Exercise brief: Using the listing below, please gather every line containing the word "Danuta".
———
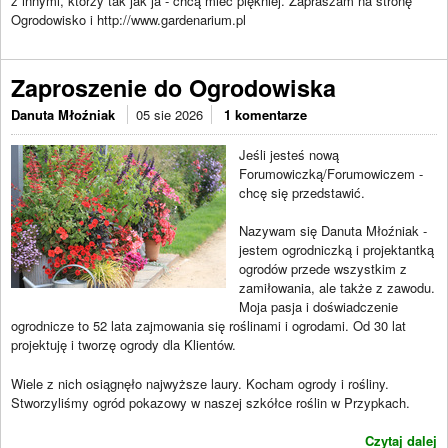
z innymi, którzy tak jak ja - chcą mieć piękniej. Zapraszam na stronę
Ogrodowisko i http://www.gardenarium.pl
Zaproszenie do Ogrodowiska
Danuta Młoźniak
05 sie 2026
1 komentarze
Jeśli jesteś nową
Forumowiczką/Forumowiczem -
chcę się przedstawić.
Nazywam się Danuta Młoźniak -
jestem ogrodniczką i projektantką
ogrodów przede wszystkim z
zamiłowania, ale także z zawodu.
Moja pasja i doświadczenie
ogrodnicze to 52 lata zajmowania się roślinami i ogrodami. Od 30 lat
projektuję i tworzę ogrody dla Klientów.
Wiele z nich osiągnęło najwyższe laury. Kocham ogrody i rośliny.
Stworzyliśmy ogród pokazowy w naszej szkółce roślin w Przypkach.
Czytaj dalej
———
Completed exercise:
Danuta Młoźniak
Nazywam się Danuta Młoźniak -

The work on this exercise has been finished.